> [WHAT YOU HAVE TO DO] Every line below must be reproduced exactly; no pictures are to be included.

> [DATA PROVIDED]
|---|
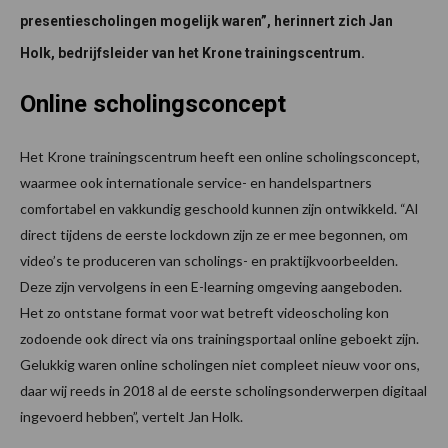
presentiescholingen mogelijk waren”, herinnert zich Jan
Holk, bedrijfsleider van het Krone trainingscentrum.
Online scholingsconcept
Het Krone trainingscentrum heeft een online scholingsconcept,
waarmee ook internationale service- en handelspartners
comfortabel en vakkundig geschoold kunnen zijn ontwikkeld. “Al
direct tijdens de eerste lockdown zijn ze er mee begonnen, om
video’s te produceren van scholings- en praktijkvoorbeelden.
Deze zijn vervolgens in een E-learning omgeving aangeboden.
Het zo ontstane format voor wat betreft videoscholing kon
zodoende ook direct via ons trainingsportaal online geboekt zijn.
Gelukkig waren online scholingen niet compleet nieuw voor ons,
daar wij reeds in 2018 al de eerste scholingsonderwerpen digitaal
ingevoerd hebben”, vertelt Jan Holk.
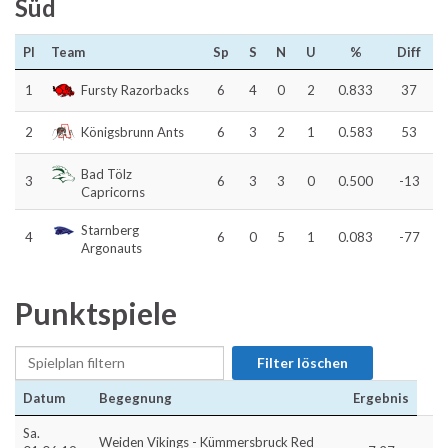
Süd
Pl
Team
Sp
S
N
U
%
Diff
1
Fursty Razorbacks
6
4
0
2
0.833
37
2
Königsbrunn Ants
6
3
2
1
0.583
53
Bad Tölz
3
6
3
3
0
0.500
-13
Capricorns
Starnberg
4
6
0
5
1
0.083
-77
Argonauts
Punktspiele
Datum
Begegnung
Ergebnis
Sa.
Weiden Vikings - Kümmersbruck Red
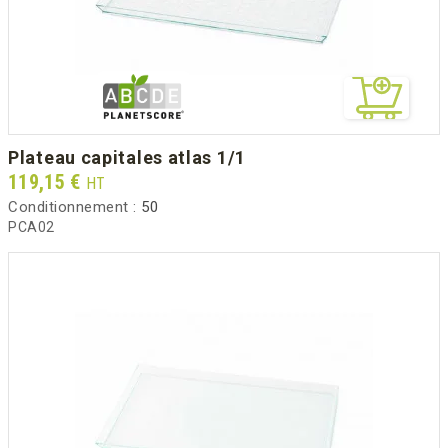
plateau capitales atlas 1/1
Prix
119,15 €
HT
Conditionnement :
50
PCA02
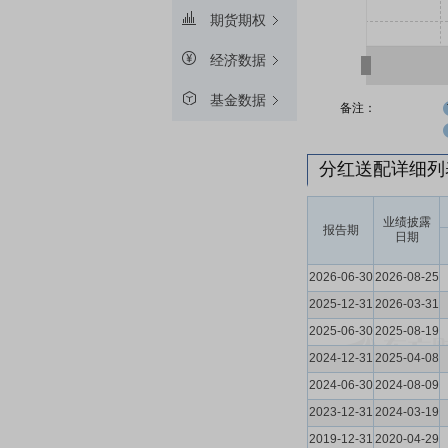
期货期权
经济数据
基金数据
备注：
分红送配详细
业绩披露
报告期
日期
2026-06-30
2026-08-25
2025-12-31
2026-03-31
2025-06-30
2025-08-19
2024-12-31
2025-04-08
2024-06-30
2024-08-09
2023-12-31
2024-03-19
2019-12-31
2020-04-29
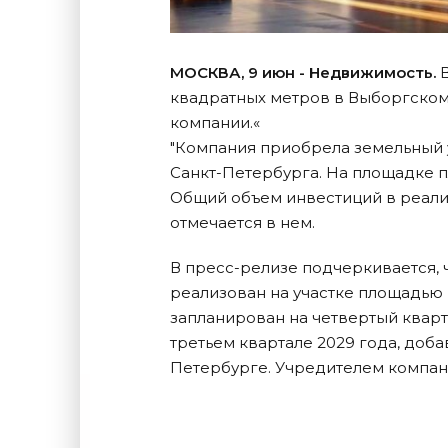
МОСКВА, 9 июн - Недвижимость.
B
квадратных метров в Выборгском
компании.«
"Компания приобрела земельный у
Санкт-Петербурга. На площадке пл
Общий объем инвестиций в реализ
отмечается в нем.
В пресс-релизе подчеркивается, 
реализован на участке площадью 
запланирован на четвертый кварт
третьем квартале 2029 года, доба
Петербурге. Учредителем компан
|---|
> [RESULT OF THE TASK]
presentiescholingen mogelijk waren”, herinnert zich Jan
Holk, bedrijfsleider van het Krone trainingscentrum.
Online scholingsconcept
Het Krone trainingscentrum heeft een online scholingsconcept,
waarmee ook internationale service- en handelspartners
comfortabel en vakkundig geschoold kunnen zijn ontwikkeld. “Al
direct tijdens de eerste lockdown zijn ze er mee begonnen, om
video’s te produceren van scholings- en praktijkvoorbeelden.
Deze zijn vervolgens in een E-learning omgeving aangeboden.
Het zo ontstane format voor wat betreft videoscholing kon
zodoende ook direct via ons trainingsportaal online geboekt zijn.
Gelukkig waren online scholingen niet compleet nieuw voor ons,
daar wij reeds in 2018 al de eerste scholingsonderwerpen digitaal
ingevoerd hebben”, vertelt Jan Holk.
Süd
Pl
Team
Sp
S
N
U
%
Diff
1
Fursty Razorbacks
6
4
0
2
0.833
37
2
Königsbrunn Ants
6
3
2
1
0.583
53
Bad Tölz
3
6
3
3
0
0.500
-13
Capricorns
Starnberg
4
6
0
5
1
0.083
-77
Argonauts
Punktspiele
Datum
Begegnung
Ergebnis
Sa.
Weiden Vikings - Kümmersbruck Red
plateau capitales atlas 1/1
Prix
119,15 €
HT
Conditionnement :
50
PCA02
期货期权
经济数据
基金数据
备注：
分红送配详细
业绩披露
报告期
日期
2026-06-30
2026-08-25
2025-12-31
2026-03-31
2025-06-30
2025-08-19
2024-12-31
2025-04-08
2024-06-30
2024-08-09
2023-12-31
2024-03-19
2019-12-31
2020-04-29
МОСКВА, 9 июн - Недвижимость.
B
квадратных метров в Выборгском
компании.«
"Компания приобрела земельный у
Санкт-Петербурга. На площадке пл
Общий объем инвестиций в реализ
отмечается в нем.
В пресс-релизе подчеркивается, 
реализован на участке площадью 
запланирован на четвертый кварт
третьем квартале 2029 года, доба
Петербурге. Учредителем компан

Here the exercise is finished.